Efforts to ease the reliance on armed police for emergency responses have been around for years, with several new programs springing up since 2020, spurred by a nationwide movement to redirect law enforcement funding following the murder of George Floyd by police in Minneapolis. Researchers have tracked more than 100 such programs across the U.S.
Despite showing promise, some city-run initiatives in Los Angeles have struggled to grow. Many similar programs across the country continue to face challenges around how to scale up.

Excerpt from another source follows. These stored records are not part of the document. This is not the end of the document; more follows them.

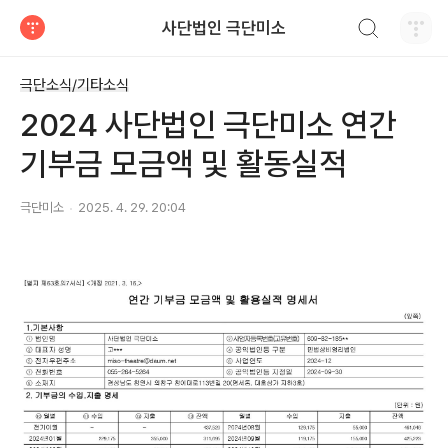
검색하기
사단법인 극단미소
티스토리
극단소식/기타소식
2024 사단법인 극단미소 연간
기부금 모금액 및 활동실적
극단미소
2025. 4. 29. 20:04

The Los Angeles Fire Department ended its use of psychiatric mobile response teams in vans to calls around the city after officials said it didn’t actually free up first responders or hospital emergency rooms. Another plan to have unarmed Transportation Department workers conduct traffic stops — instead of police — has been dragging on for months.
Even so, proponents of the other ongoing programs are expressing cautious optimism.
“This data proves that care-first approaches work — they keep people safe, cost less, and prevent the expensive liabilities that drain our budget year after year,” City Councilmember Eunisses Hernandez said in a statement.
Hernandez, who represents neighborhoods on the city’s Eastside and co-chairs a council committee on unarmed responses, added, “I’m proud we’re showing that Los Angeles can expand our public safety ecosystem and save lives, save money, and invest in care instead of harm.”
Godfrey Plata, deputy director of the nonprofit group LA Forward, which has advocated for unarmed alternatives to police, said his organization was pleased with the growth of the program and the City Council’s willingness to increase its funding “even in a budget deficit year.”
With the World Cup and the Olympics on the horizon, the city must continue to explore ways to protect both locals and the large number of tourists expected to arrive for those events, Plata said.
“This is a cost-saving measure in addition to a life-saving measure,” Plata said. “It would be really great to have a system built out by then to be able to absorb the shock of our emergency management systems.”